Relation between population (mean) and sample (mean)
Confidence interval for population mean based on sample mean
Testing a hypothesis about the population using a sample
One-sided hypothesis vs. two-sided hypothesis
Statistical significance
Error types
Introduction
Selecting a sample from a population includes an element of chance: which individuals are studied?
Question of this lecture: How to reason about the population using a sample?
Anwered using the Central Limit Theorem
Central Limit Theorem
Suppose we would gather many different samples from the population, then the distribution of the sample means will always be normally distributed
The mean of these sample means (\(\bar{x}\)) will be the population mean (\(m_{\bar{x}} = \mu\))

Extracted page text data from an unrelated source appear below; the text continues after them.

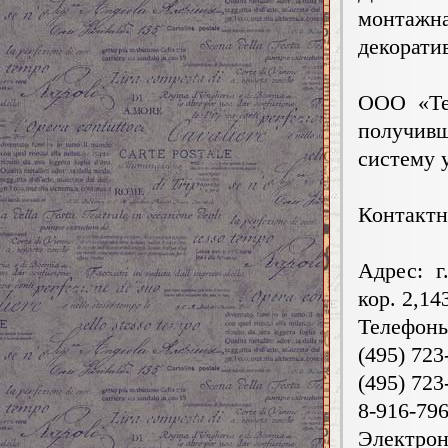
монтаж
декорати
ООО «Те
получив
систему 
Контактн
Адрес: г
кор. 2,14
Телефоны
(495) 723
(495) 723
8-916-796
Электрон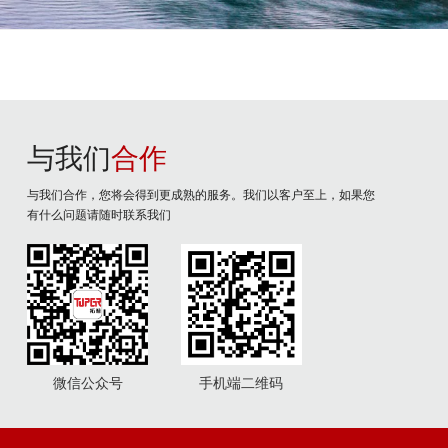
与我们
合作
与我们合作，您将会得到更成熟的服务。我们以客户至上，如果您
有什么问题请随时联系我们
微信公众号
手机端二维码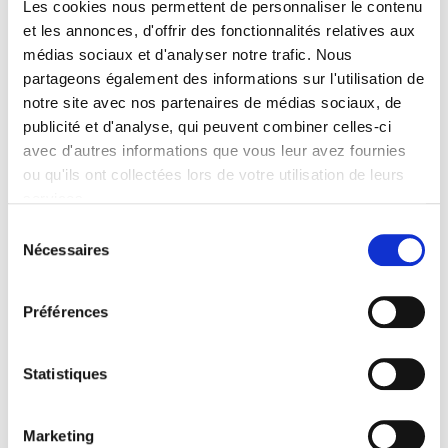
Les cookies nous permettent de personnaliser le contenu
et les annonces, d'offrir des fonctionnalités relatives aux
médias sociaux et d'analyser notre trafic. Nous
partageons également des informations sur l'utilisation de
notre site avec nos partenaires de médias sociaux, de
MÉDIAS SOCIAUX
publicité et d'analyse, qui peuvent combiner celles-ci
avec d'autres informations que vous leur avez fournies
VOS CLIENTS POTENTIELS
ou qu'ils ont collectées lors de votre utilisation de leurs
services.
SONT ULTRA CONNECTÉS.
Sélection
ET VOUS ?
Nécessaires
du
consentement
Nous créons avec vous du
contenu pertinent sur
Préférences
votre site web et vos médias
sociaux pour
Statistiques
renforcer le lien avec votre
communauté.
Marketing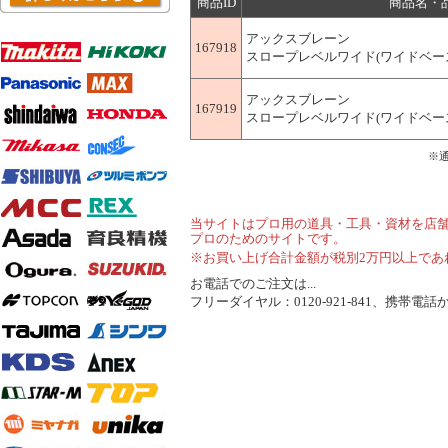
商品ID
商品名・
アックスブレーン
167918
スロープレベルワイド(ワイドベース付)
アックスブレーン
167919
スロープレベルワイド(ワイドベース付) 
※
当サイトはプロ用の道具・工具・資材を店
プロのためのサイトです。
※お買い上げ合計金額が税別2万円以上であ
お電話でのご注文は...
フリーダイヤル：0120-921-841、携帯電話から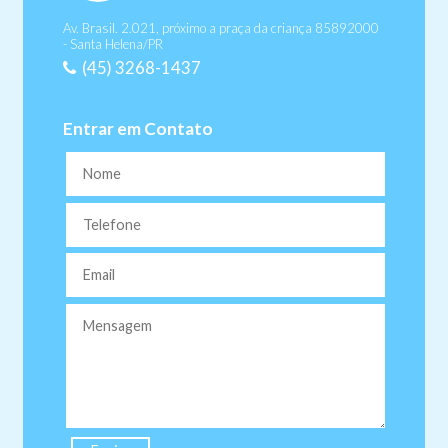
Av. Brasil. 2.021, próximo a praça da criança 85892000
- Santa Helena/PR
(45) 3268-1437
Entrar em Contato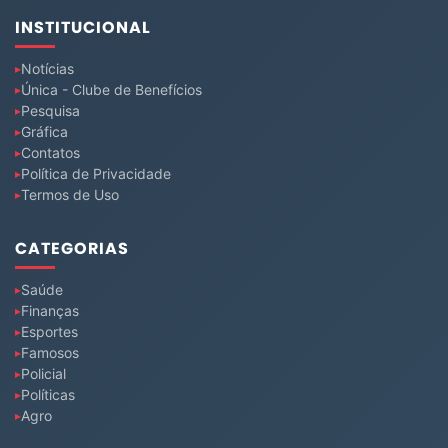
INSTITUCIONAL
Notícias
Única - Clube de Benefícios
Pesquisa
Gráfica
Contatos
Política de Privacidade
Termos de Uso
CATEGORIAS
Saúde
Finanças
Esportes
Famosos
Policial
Políticas
Agro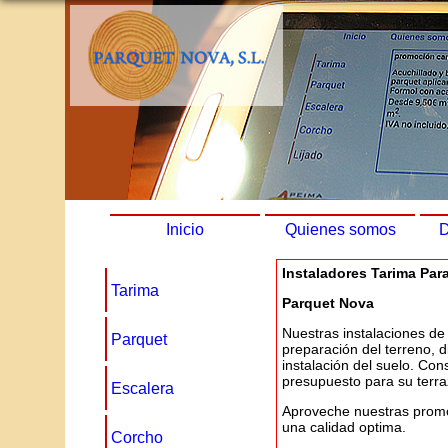
Inicio
Quienes somos
D
Instaladores Tarima Para
Tarima
Parquet Nova
Nuestras instalaciones de 
Parquet
preparación del terreno, d
instalación del suelo. Con
presupuesto para su terra
Escalera
Aproveche nuestras promo
una calidad optima.
Corcho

The standard deviation of the sample means (i.e. standard error \(\textit{SE}\)) is dependent on the sample size \(n\) and the population standard deviation \(\sigma\) : \(\textit{SE} = s_{\bar{x}} = \frac{\sigma}{\sqrt{n}}\)
Standard deviation vs. standard error
Standard deviation of population (\(\sigma\)):
Relate individual to population
Standard deviation of sample means = standard error (\(\sigma / \sqrt{n}\))
Relate sample to population
Question 2
Reasoning about the population (1)
Given that the distribution of sample means is normally distributed \(N(\mu,\sigma/\sqrt{n})\), having one randomly selected sample allows us to reason about the population
Requirement: sample is representative (unbiased sample)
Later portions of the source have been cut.